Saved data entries
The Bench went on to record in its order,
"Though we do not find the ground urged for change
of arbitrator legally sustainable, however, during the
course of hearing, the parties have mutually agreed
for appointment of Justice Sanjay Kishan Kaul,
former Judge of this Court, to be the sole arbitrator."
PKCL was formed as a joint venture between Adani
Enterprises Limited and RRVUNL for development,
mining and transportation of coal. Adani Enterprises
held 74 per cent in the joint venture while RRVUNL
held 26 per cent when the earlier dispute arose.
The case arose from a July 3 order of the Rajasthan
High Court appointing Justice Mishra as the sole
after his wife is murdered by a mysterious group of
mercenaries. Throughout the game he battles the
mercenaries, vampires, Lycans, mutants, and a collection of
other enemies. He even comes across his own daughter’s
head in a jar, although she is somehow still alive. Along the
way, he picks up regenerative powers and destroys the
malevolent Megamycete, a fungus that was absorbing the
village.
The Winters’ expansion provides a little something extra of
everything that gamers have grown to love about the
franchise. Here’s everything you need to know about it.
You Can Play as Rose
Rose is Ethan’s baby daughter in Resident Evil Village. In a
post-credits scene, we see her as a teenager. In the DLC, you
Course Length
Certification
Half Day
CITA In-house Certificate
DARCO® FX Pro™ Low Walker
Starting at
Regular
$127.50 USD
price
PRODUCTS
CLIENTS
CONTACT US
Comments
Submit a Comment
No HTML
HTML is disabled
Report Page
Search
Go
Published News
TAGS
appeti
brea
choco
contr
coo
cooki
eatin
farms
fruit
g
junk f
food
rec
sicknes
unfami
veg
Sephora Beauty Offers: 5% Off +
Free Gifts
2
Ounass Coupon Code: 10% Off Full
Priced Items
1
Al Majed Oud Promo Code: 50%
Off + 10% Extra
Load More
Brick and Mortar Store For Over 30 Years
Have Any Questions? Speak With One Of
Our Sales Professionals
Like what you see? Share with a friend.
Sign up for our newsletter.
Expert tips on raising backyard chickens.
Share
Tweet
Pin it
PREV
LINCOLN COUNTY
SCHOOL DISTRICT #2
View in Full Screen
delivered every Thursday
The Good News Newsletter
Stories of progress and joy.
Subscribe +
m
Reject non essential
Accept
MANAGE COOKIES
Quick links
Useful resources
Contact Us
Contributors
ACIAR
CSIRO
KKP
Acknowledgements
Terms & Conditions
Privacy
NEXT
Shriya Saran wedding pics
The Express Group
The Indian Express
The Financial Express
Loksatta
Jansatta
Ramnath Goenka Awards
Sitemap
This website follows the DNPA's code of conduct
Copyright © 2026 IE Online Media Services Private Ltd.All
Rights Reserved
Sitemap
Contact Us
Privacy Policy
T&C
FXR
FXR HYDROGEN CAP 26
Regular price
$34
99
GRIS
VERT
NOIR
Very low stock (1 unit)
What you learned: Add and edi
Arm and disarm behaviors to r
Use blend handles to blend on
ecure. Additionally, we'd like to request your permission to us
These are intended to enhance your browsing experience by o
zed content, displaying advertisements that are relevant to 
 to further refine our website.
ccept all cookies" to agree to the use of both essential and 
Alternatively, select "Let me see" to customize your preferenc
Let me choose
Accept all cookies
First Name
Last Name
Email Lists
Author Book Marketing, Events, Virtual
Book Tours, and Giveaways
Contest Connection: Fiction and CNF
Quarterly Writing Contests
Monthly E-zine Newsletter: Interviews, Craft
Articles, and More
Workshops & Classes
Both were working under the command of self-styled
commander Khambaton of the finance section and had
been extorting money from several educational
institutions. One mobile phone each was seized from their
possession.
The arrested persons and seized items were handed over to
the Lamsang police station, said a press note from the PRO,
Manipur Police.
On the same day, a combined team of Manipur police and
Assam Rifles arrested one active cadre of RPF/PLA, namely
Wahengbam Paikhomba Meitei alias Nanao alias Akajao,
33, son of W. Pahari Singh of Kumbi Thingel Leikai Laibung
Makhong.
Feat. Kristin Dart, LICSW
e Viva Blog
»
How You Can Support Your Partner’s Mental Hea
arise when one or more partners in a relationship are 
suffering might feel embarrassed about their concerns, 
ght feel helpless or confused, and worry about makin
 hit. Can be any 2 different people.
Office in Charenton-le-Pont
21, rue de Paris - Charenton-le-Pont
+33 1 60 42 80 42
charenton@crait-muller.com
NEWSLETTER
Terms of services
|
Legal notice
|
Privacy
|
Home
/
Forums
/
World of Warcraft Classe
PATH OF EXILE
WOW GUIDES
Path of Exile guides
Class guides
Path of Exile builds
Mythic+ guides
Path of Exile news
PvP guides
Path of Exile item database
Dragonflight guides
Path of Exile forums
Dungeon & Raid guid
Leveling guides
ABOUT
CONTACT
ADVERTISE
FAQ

Exercise requirements:
Each line of the data should be given back exactly.

Written solution:
The Bench went on to record in its order,
"Though we do not find the ground urged for change
of arbitrator legally sustainable, however, during the
course of hearing, the parties have mutually agreed
for appointment of Justice Sanjay Kishan Kaul,
former Judge of this Court, to be the sole arbitrator."
PKCL was formed as a joint venture between Adani
Enterprises Limited and RRVUNL for development,
mining and transportation of coal. Adani Enterprises
held 74 per cent in the joint venture while RRVUNL
held 26 per cent when the earlier dispute arose.
The case arose from a July 3 order of the Rajasthan
High Court appointing Justice Mishra as the sole
after his wife is murdered by a mysterious group of
mercenaries. Throughout the game he battles the
mercenaries, vampires, Lycans, mutants, and a collection of
other enemies. He even comes across his own daughter’s
head in a jar, although she is somehow still alive. Along the
way, he picks up regenerative powers and destroys the
malevolent Megamycete, a fungus that was absorbing the
village.
The Winters’ expansion provides a little something extra of
everything that gamers have grown to love about the
franchise. Here’s everything you need to know about it.
You Can Play as Rose
Rose is Ethan’s baby daughter in Resident Evil Village. In a
post-credits scene, we see her as a teenager. In the DLC, you
Course Length
Certification
Half Day
CITA In-house Certificate
DARCO® FX Pro™ Low Walker
Starting at
Regular
$127.50 USD
price
PRODUCTS
CLIENTS
CONTACT US
Comments
Submit a Comment
No HTML
HTML is disabled
Report Page
Search
Go
Published News
TAGS
appeti
brea
choco
contr
coo
cooki
eatin
farms
fruit
g
junk f
food
rec
sicknes
unfami
veg
Sephora Beauty Offers: 5% Off +
Free Gifts
2
Ounass Coupon Code: 10% Off Full
Priced Items
1
Al Majed Oud Promo Code: 50%
Off + 10% Extra
Load More
Brick and Mortar Store For Over 30 Years
Have Any Questions? Speak With One Of
Our Sales Professionals
Like what you see? Share with a friend.
Sign up for our newsletter.
Expert tips on raising backyard chickens.
Share
Tweet
Pin it
PREV
LINCOLN COUNTY
SCHOOL DISTRICT #2
View in Full Screen
delivered every Thursday
The Good News Newsletter
Stories of progress and joy.
Subscribe +
m
Reject non essential
Accept
MANAGE COOKIES
Quick links
Useful resources
Contact Us
Contributors
ACIAR
CSIRO
KKP
Acknowledgements
Terms & Conditions
Privacy
NEXT
Shriya Saran wedding pics
The Express Group
The Indian Express
The Financial Express
Loksatta
Jansatta
Ramnath Goenka Awards
Sitemap
This website follows the DNPA's code of conduct
Copyright © 2026 IE Online Media Services Private Ltd.All
Rights Reserved
Sitemap
Contact Us
Privacy Policy
T&C
FXR
FXR HYDROGEN CAP 26
Regular price
$34
99
GRIS
VERT
NOIR
Very low stock (1 unit)
What you learned: Add and edi
Arm and disarm behaviors to r
Use blend handles to blend on
ecure. Additionally, we'd like to request your permission to us
These are intended to enhance your browsing experience by o
zed content, displaying advertisements that are relevant to 
 to further refine our website.
ccept all cookies" to agree to the use of both essential and 
Alternatively, select "Let me see" to customize your preferenc
Let me choose
Accept all cookies
First Name
Last Name
Email Lists
Author Book Marketing, Events, Virtual
Book Tours, and Giveaways
Contest Connection: Fiction and CNF
Quarterly Writing Contests
Monthly E-zine Newsletter: Interviews, Craft
Articles, and More
Workshops & Classes
Both were working under the command of self-styled
commander Khambaton of the finance section and had
been extorting money from several educational
institutions. One mobile phone each was seized from their
possession.
The arrested persons and seized items were handed over to
the Lamsang police station, said a press note from the PRO,
Manipur Police.
On the same day, a combined team of Manipur police and
Assam Rifles arrested one active cadre of RPF/PLA, namely
Wahengbam Paikhomba Meitei alias Nanao alias Akajao,
33, son of W. Pahari Singh of Kumbi Thingel Leikai Laibung
Makhong.
Feat. Kristin Dart, LICSW
e Viva Blog
»
How You Can Support Your Partner’s Mental Hea
arise when one or more partners in a relationship are 
suffering might feel embarrassed about their concerns, 
ght feel helpless or confused, and worry about makin
 hit. Can be any 2 different people.
Office in Charenton-le-Pont
21, rue de Paris - Charenton-le-Pont
+33 1 60 42 80 42
charenton@crait-muller.com
NEWSLETTER
Terms of services
|
Legal notice
|
Privacy
|
Home
/
Forums
/
World of Warcraft Classe
PATH OF EXILE
WOW GUIDES
Path of Exile guides
Class guides
Path of Exile builds
Mythic+ guides
Path of Exile news
PvP guides
Path of Exile item database
Dragonflight guides
Path of Exile forums
Dungeon & Raid guid
Leveling guides
ABOUT
CONTACT
ADVERTISE
FAQ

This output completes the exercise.